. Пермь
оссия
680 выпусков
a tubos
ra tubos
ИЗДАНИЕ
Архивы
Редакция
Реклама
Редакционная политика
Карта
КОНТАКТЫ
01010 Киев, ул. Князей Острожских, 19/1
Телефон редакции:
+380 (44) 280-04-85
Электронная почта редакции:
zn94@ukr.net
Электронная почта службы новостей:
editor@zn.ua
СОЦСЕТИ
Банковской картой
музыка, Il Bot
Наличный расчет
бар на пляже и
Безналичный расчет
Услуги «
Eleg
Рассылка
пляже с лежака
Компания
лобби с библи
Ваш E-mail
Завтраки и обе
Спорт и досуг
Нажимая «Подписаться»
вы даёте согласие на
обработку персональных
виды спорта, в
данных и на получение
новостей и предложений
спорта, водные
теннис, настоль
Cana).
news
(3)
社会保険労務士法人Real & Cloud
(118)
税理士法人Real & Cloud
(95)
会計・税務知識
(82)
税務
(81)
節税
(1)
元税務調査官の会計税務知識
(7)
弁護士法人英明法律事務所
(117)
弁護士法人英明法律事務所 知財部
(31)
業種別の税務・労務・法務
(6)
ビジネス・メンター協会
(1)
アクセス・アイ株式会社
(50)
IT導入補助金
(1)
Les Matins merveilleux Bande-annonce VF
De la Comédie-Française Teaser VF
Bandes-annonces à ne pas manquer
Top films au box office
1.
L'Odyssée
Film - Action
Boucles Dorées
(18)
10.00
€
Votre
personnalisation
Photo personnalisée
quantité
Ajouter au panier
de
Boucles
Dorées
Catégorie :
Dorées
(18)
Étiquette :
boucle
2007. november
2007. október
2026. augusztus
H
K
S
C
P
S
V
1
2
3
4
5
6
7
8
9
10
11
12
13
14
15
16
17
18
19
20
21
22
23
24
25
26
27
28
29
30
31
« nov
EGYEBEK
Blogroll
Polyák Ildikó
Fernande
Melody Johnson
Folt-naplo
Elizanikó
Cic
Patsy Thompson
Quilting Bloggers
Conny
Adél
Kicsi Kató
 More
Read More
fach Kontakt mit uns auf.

● ACTION ITEM
Beginning at the top of the entries above, output each line exactly, and end with the line in which "бар на пляже и" appears.

● EXERCISE RESULT
. Пермь
оссия
680 выпусков
a tubos
ra tubos
ИЗДАНИЕ
Архивы
Редакция
Реклама
Редакционная политика
Карта
КОНТАКТЫ
01010 Киев, ул. Князей Острожских, 19/1
Телефон редакции:
+380 (44) 280-04-85
Электронная почта редакции:
zn94@ukr.net
Электронная почта службы новостей:
editor@zn.ua
СОЦСЕТИ
Банковской картой
музыка, Il Bot
Наличный расчет
бар на пляже и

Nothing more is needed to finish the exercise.